## TASK GOAL
Where does the string "GUIA" occur in the records below? Copy every line that holds it.

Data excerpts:

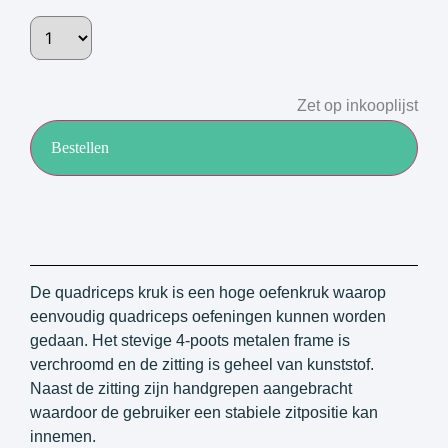
Zet op inkooplijst
Bestellen
De quadriceps kruk is een hoge oefenkruk waarop
eenvoudig quadriceps oefeningen kunnen worden
gedaan. Het stevige 4-poots metalen frame is
verchroomd en de zitting is geheel van kunststof.
Naast de zitting zijn handgrepen aangebracht
waardoor de gebruiker een stabiele zitpositie kan
innemen.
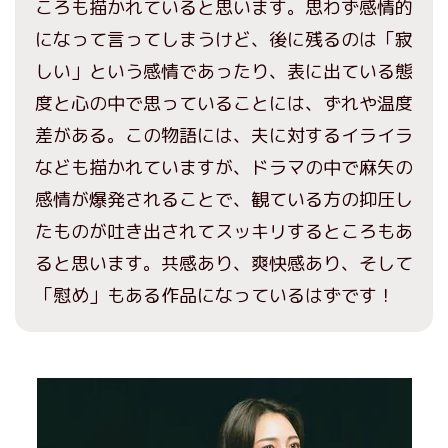
ころも描かれていると思います。思わず感情的
になって言ってしまうけど、後に残るのは「寂
しい」という感情であったり、表に出ている態
度と心の中で思っていることには、ずれや温度
差がある。この物語には、夫に対するイライラ
なども描かれていますが、ドラマの中で麻矢の
感情が爆発されることで、観ている方の抑圧し
たものが吐き出されてスッキリするところもあ
ると思います。共感あり、爽快感あり、そして
「慰め」もある作品になっているはずです！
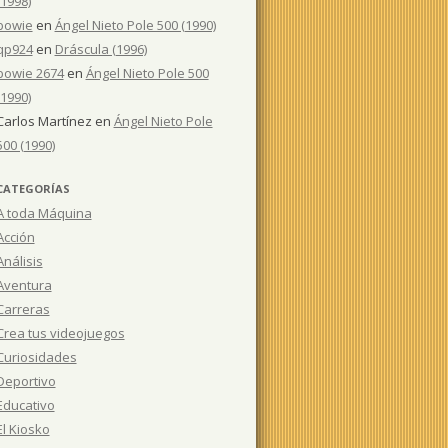
(1998)
bowie
en
Ángel Nieto Pole 500 (1990)
qp924
en
Dráscula (1996)
bowie 2674
en
Ángel Nieto Pole 500
(1990)
Carlos Martínez
en
Ángel Nieto Pole
500 (1990)
CATEGORÍAS
A toda Máquina
Acción
Análisis
Aventura
Carreras
Crea tus videojuegos
Curiosidades
Deportivo
Educativo
El Kiosko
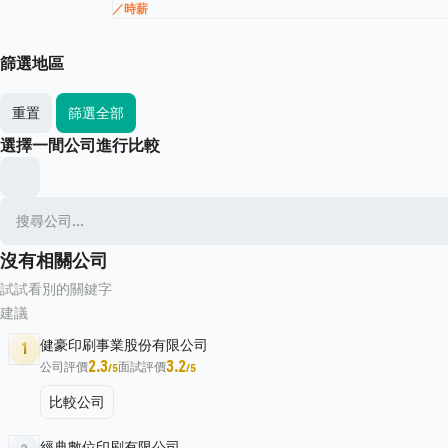
／時薪
篩選地區
重置
篩選全部
選擇一間公司進行比較
沒有相關公司
試試看別的關鍵字
建議
健豪印刷事業股份有限公司
1
2.3
3.2
公司評價
面試評價
/5
/5
比較公司
經典數位印刷有限公司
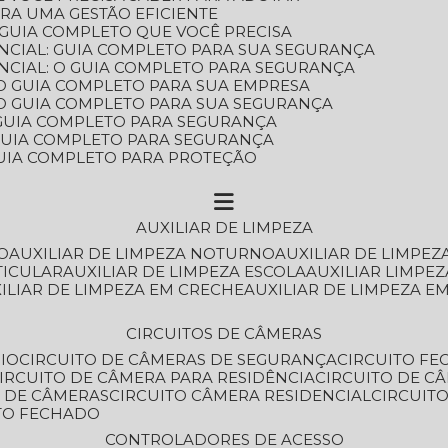
ARA UMA GESTÃO EFICIENTE
 GUIA COMPLETO QUE VOCÊ PRECISA
NCIAL: GUIA COMPLETO PARA SUA SEGURANÇA
NCIAL: O GUIA COMPLETO PARA SEGURANÇA
 O GUIA COMPLETO PARA SUA EMPRESA
: O GUIA COMPLETO PARA SUA SEGURANÇA
: GUIA COMPLETO PARA SEGURANÇA
: GUIA COMPLETO PARA SEGURANÇA
 GUIA COMPLETO PARA PROTEÇÃO
AUXILIAR DE LIMPEZA
O
AUXILIAR DE LIMPEZA NOTURNO
AUXILIAR DE LIMPEZ
TICULAR
AUXILIAR DE LIMPEZA ESCOLA
AUXILIAR LIMPEZ
XILIAR DE LIMPEZA EM CRECHE
AUXILIAR DE LIMPEZA E
CIRCUITOS DE CÂMERAS
IO
CIRCUITO DE CÂMERAS DE SEGURANÇA
CIRCUITO F
CIRCUITO DE CÂMERA PARA RESIDÊNCIA
CIRCUITO DE C
O DE CÂMERAS
CIRCUITO CÂMERA RESIDENCIAL
CIRCUI
ITO FECHADO
CONTROLADORES DE ACESSO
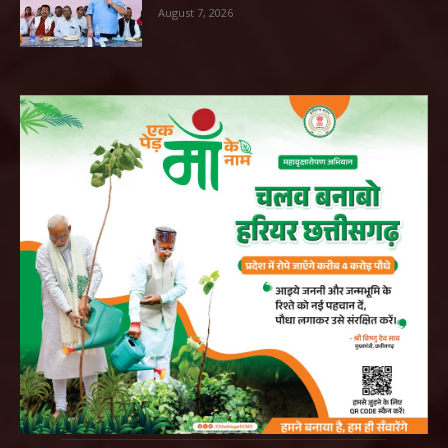
August 7, 2026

## RESPONSE
 GUIA COMPLETO QUE VOCÊ PRECISA
NCIAL: GUIA COMPLETO PARA SUA SEGURANÇA
NCIAL: O GUIA COMPLETO PARA SEGURANÇA
 O GUIA COMPLETO PARA SUA EMPRESA
: O GUIA COMPLETO PARA SUA SEGURANÇA
: GUIA COMPLETO PARA SEGURANÇA
: GUIA COMPLETO PARA SEGURANÇA
 GUIA COMPLETO PARA PROTEÇÃO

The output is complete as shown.